If true, message data is kept indefinitely.

numberOfDays -> (integer)

The number of days that message data is kept. The “unlimited” parameter must be false.

Shorthand Syntax:

unlimited=boolean,numberOfDays=integer

JSON Syntax:

{
  "unlimited": true|false,
  "numberOfDays": integer
}

--versioning-configuration (structure)

[Optional] How many versions of data set contents are kept. If not specified or set to null, only the latest version plus the latest succeeded version (if they are different) are kept for the time period specified by the “retentionPeriod” parameter. (For more information, see https://docs.aws.amazon.com/iotanalytics/latest/userguide/getting-started.html#aws-iot-analytics-dataset-versions)

unlimited -> (boolean)

If true, unlimited versions of data set contents will be kept.

maxVersions -> (integer)

How many versions of data set contents will be kept. The “unlimited” parameter must be false.

Shorthand Syntax:

unlimited=boolean,maxVersions=integer

JSON Syntax:

{
  "unlimited": true|false,
  "maxVersions": integer
}

--tags (list)

Metadata which can be used to manage the data set.

(structure)

A set of key/value pairs which are used to manage the resource.

key -> (string)

The tag’s key.

value -> (string)

The tag’s value.

Shorthand Syntax:

key=string,value=string ...

JSON Syntax:

[
  {
    "key": "string",
    "value": "string"
  }
  ...
]

--cli-input-json | --cli-input-yaml (string) Reads arguments from the JSON string provided. The JSON string follows the format provided by --generate-cli-skeleton. If other arguments are provided on the command line, those values will override the JSON-provided values. It is not possible to pass arbitrary binary values using a JSON-provided value as the string will be taken literally. This may not be specified along with --cli-input-yaml.

--generate-cli-skeleton (string) Prints a JSON skeleton to standard output without sending an API request. If provided with no value or the value input, prints a sample input JSON that can be used as an argument for --cli-input-json. Similarly, if provided yaml-input it will print a sample input YAML that can be used with --cli-input-yaml. If provided with the value output, it validates the command inputs and returns a sample output JSON for that command.

--cli-auto-prompt (boolean) Automatically prompt for CLI input parameters.

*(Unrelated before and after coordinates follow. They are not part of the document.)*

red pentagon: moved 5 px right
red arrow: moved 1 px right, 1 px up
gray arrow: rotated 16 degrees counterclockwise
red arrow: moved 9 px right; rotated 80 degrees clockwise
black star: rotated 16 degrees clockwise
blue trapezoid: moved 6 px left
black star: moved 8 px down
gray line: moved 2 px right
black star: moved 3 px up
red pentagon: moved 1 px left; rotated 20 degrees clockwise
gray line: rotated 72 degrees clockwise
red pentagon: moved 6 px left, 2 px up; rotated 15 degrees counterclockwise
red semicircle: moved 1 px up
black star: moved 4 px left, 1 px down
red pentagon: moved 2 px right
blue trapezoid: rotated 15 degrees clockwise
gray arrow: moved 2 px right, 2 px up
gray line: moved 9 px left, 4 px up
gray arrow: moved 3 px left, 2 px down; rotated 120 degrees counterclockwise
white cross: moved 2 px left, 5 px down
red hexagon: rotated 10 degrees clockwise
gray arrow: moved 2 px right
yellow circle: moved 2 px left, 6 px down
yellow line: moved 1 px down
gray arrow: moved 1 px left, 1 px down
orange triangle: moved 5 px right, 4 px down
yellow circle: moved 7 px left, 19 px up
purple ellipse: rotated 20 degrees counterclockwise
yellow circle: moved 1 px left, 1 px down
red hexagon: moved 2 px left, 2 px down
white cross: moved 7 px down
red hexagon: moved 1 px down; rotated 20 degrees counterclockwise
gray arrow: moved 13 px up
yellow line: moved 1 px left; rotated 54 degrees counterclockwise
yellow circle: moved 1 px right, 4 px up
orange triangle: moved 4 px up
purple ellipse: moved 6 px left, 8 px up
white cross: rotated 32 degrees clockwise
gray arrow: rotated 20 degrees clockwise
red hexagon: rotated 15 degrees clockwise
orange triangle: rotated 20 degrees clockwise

See ‘aws help’ for descriptions of global parameters.

Examples

To create a dataset

The following create-dataset example creates a dataset. A dataset stores data retrieved from a data store by applying a queryAction (a SQL query) or a containerAction (executing a containerized application). This operation creates the skeleton of a dataset. You can populate the dataset manually by calling CreateDatasetContent or automatically according to a trigger you specify.

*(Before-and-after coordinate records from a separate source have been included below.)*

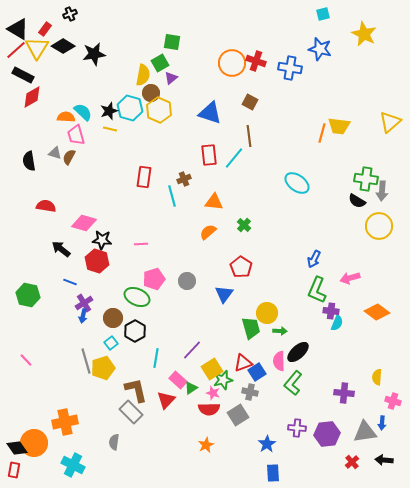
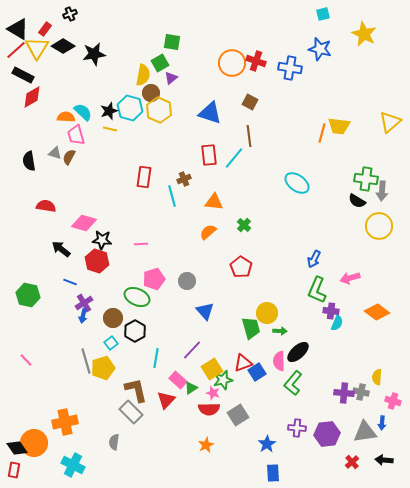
blue triangle at (224, 294): moved 19 px left, 17 px down; rotated 18 degrees counterclockwise
gray cross at (250, 392): moved 111 px right
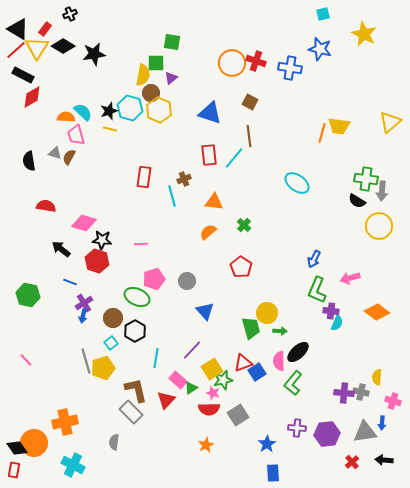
green square at (160, 63): moved 4 px left; rotated 30 degrees clockwise
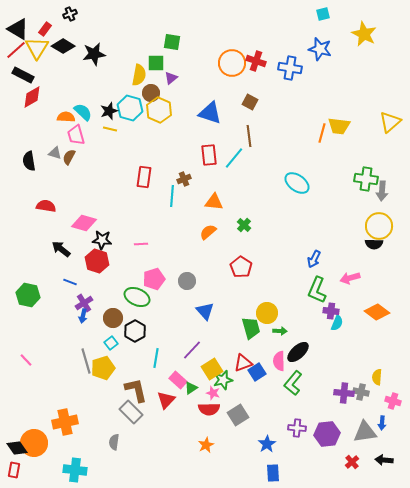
yellow semicircle at (143, 75): moved 4 px left
cyan line at (172, 196): rotated 20 degrees clockwise
black semicircle at (357, 201): moved 17 px right, 43 px down; rotated 30 degrees counterclockwise
cyan cross at (73, 465): moved 2 px right, 5 px down; rotated 20 degrees counterclockwise
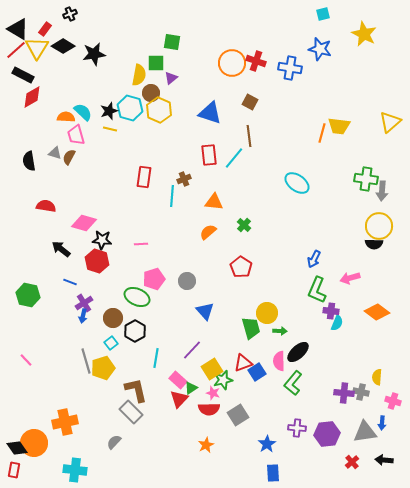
red triangle at (166, 400): moved 13 px right, 1 px up
gray semicircle at (114, 442): rotated 35 degrees clockwise
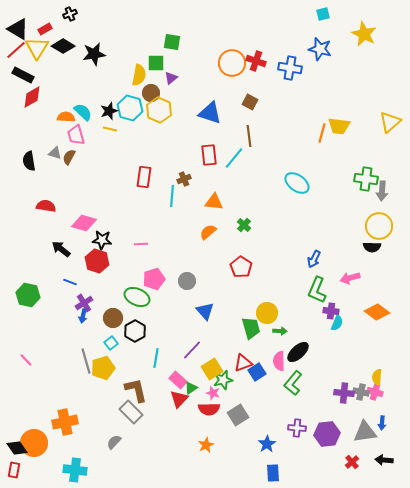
red rectangle at (45, 29): rotated 24 degrees clockwise
black semicircle at (374, 244): moved 2 px left, 3 px down
pink cross at (393, 401): moved 18 px left, 9 px up
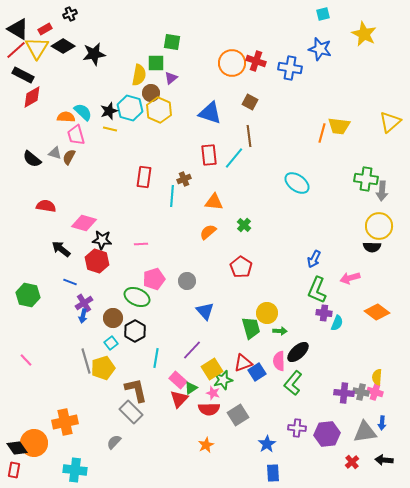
black semicircle at (29, 161): moved 3 px right, 2 px up; rotated 42 degrees counterclockwise
purple cross at (331, 311): moved 7 px left, 2 px down
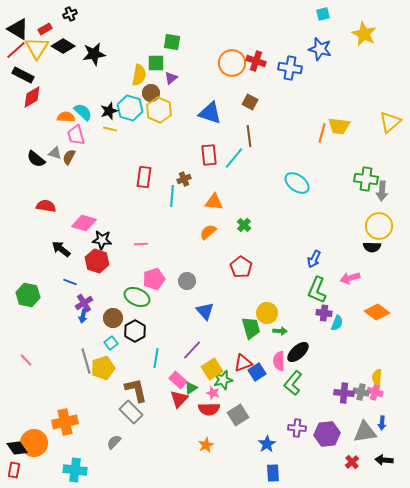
black semicircle at (32, 159): moved 4 px right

aws iotanalytics create-dataset \
    --cli-input-json file://create-dataset.json

Contents of create-dataset.json:

{
    "datasetName": "mydataset",
    "actions": [
        {
            "actionName": "myDatasetAction",
            "queryAction": {
                "sqlQuery": "SELECT * FROM mydatastore"
            }
        }
    ],
    "retentionPeriod": {
        "unlimited": true
    },
    "tags": [
        {
            "key": "Environment",
            "value": "Production"
        }
    ]
}

Output:

{
    "datasetName": "mydataset",
    "retentionPeriod": {
        "unlimited": true
    },
    "datasetArn": "arn:aws:iotanalytics:us-west-2:123456789012:dataset/mydataset"
}

For more information, see CreateDataset in the AWS IoT Analytics API Reference.

Output

datasetName -> (string)

The name of the data set.

datasetArn -> (string)

The ARN of the data set.

retentionPeriod -> (structure)

How long, in days, data set contents are kept for the data set.

unlimited -> (boolean)

If true, message data is kept indefinitely.

numberOfDays -> (integer)

The number of days that message data is kept. The “unlimited” parameter must be false.